2% tax hike, low income transit pass part of Ottawa draft budget
The City's draft budget was tabled on Wednesday morning, and as expected it keeps property taxes under the promised 2 per cent cap.
Under the draft spending plan for 2017, the average urban residential homeowner will pay $72 more in taxes, while the average rural homeowner would pay $60 more.
While the property tax increase was expected, there were a few surprises in the budget.
Mayor Jim Watson announced the City will create a low-income transit pass, which will cost the City $2.2 million each year.
The "EquiPass" will cost $57 a month, a significant discount from the regular $113.75 monthly pass. However the pass is still more expensive than a pass costing $41.75, which advocates had requested.
"This is what we could afford at this time," says Watson. "If the province brings forward additional funding we could lower that rate at that time."

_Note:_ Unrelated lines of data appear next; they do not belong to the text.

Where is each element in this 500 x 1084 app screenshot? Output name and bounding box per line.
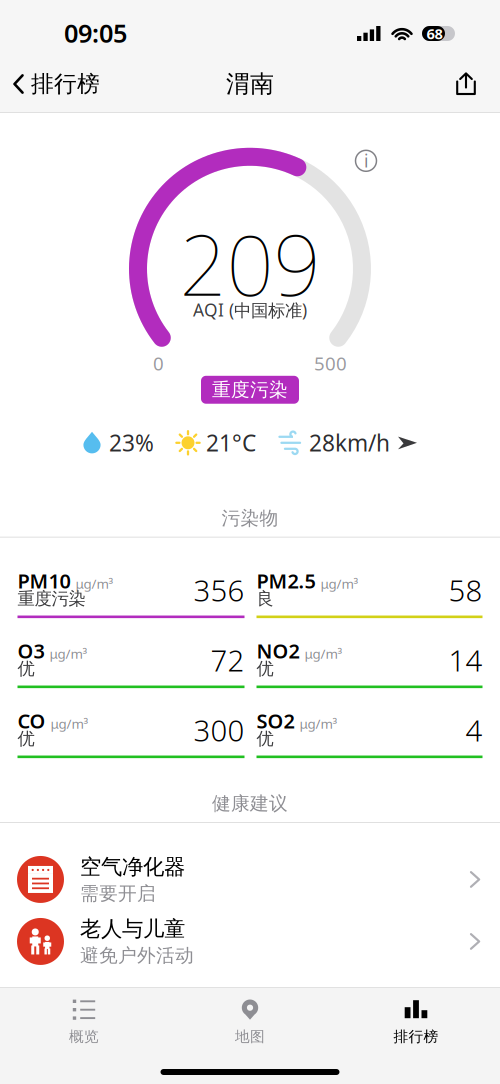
button[interactable]: 说明 (350, 145, 382, 177)
staticText: μg/m³ (304, 645, 342, 662)
staticText: 污染物 (222, 507, 278, 530)
staticText: 21°C (206, 428, 256, 458)
staticText: i (364, 149, 368, 172)
staticText: μg/m³ (50, 645, 88, 662)
staticText: 09:05 (64, 16, 127, 50)
staticText: 14 (448, 641, 482, 680)
staticText: 重度污染 (212, 378, 288, 401)
staticText: 排行榜 (394, 1028, 438, 1046)
staticText: 渭南 (226, 69, 274, 99)
staticText: 23% (109, 428, 154, 458)
staticText: 500 (314, 351, 347, 376)
button[interactable]: 分享 (444, 56, 500, 112)
staticText: 优 (256, 728, 274, 749)
staticText: 0 (153, 351, 164, 376)
staticText: 72 (210, 641, 244, 680)
staticText: 优 (256, 658, 274, 679)
staticText: CO (18, 707, 46, 734)
staticText: 地图 (235, 1028, 265, 1046)
staticText: PM10 (18, 567, 70, 594)
staticText: 68 (426, 24, 442, 43)
staticText: AQI (中国标准) (193, 298, 307, 321)
staticText: 209 (180, 209, 320, 319)
button[interactable]: 排行榜 (333, 988, 499, 1046)
staticText: 老人与儿童 (80, 916, 185, 942)
staticText: 300 (194, 711, 244, 750)
staticText: 356 (194, 571, 244, 610)
button[interactable]: 空气净化器 (0, 848, 500, 910)
staticText: 58 (448, 571, 482, 610)
staticText: μg/m³ (300, 715, 338, 732)
staticText: 避免户外活动 (80, 944, 194, 967)
button[interactable]: 老人与儿童 (0, 910, 500, 972)
staticText: PM2.5 (256, 567, 316, 594)
button[interactable]: 地图 (167, 988, 333, 1046)
staticText: 概览 (69, 1028, 99, 1046)
staticText: 需要开启 (80, 882, 156, 905)
staticText: 排行榜 (31, 70, 100, 98)
staticText: O3 (18, 637, 44, 664)
staticText: 优 (18, 658, 34, 679)
staticText: 28km/h (309, 428, 390, 458)
staticText: 良 (256, 588, 274, 609)
staticText: μg/m³ (50, 715, 88, 732)
staticText: 4 (466, 711, 482, 750)
button[interactable]: 概览 (1, 988, 167, 1046)
staticText: 重度污染 (18, 588, 86, 609)
staticText: 优 (18, 728, 34, 749)
staticText: μg/m³ (76, 575, 114, 592)
staticText: SO2 (256, 707, 294, 734)
staticText: 健康建议 (212, 792, 288, 815)
staticText: 空气净化器 (80, 854, 185, 880)
button[interactable]: 排行榜 (0, 56, 110, 112)
staticText: NO2 (256, 637, 300, 664)
staticText: μg/m³ (320, 575, 358, 592)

The draft budget also included a large injection of funding for social service agencies, who have complained they are stretched thin.
Backed by Councillor Diane Deans, social service agencies were asking for $500,000 to meet increasing demands. Instead they were surprised by Wednesday's budget, which proposes a boost of $610,000 in funding.
"I think it is a testament to work by a lot of people over several years ... coming to every committee meeting and saying this is important," says Heather Stecher of Making Voices Count. "Finally they couldn't ignore our voices."
The City manager says this year's job cuts at City Hall helped fund a balanced budget for next year.
It was a black day for nearly 200 city hall employees after two rounds of layoffs in July and October of this year. But those cuts helped put the budget in the black, resulting in $18.4 million dollars in savings.
"We've taken those dollars out of the budget and that's how we were able to meet the target that was set by council," says Ottawa city manager Steve Kanellakos. "And we did better than we thought."
The final budget goes to council Dec. 14.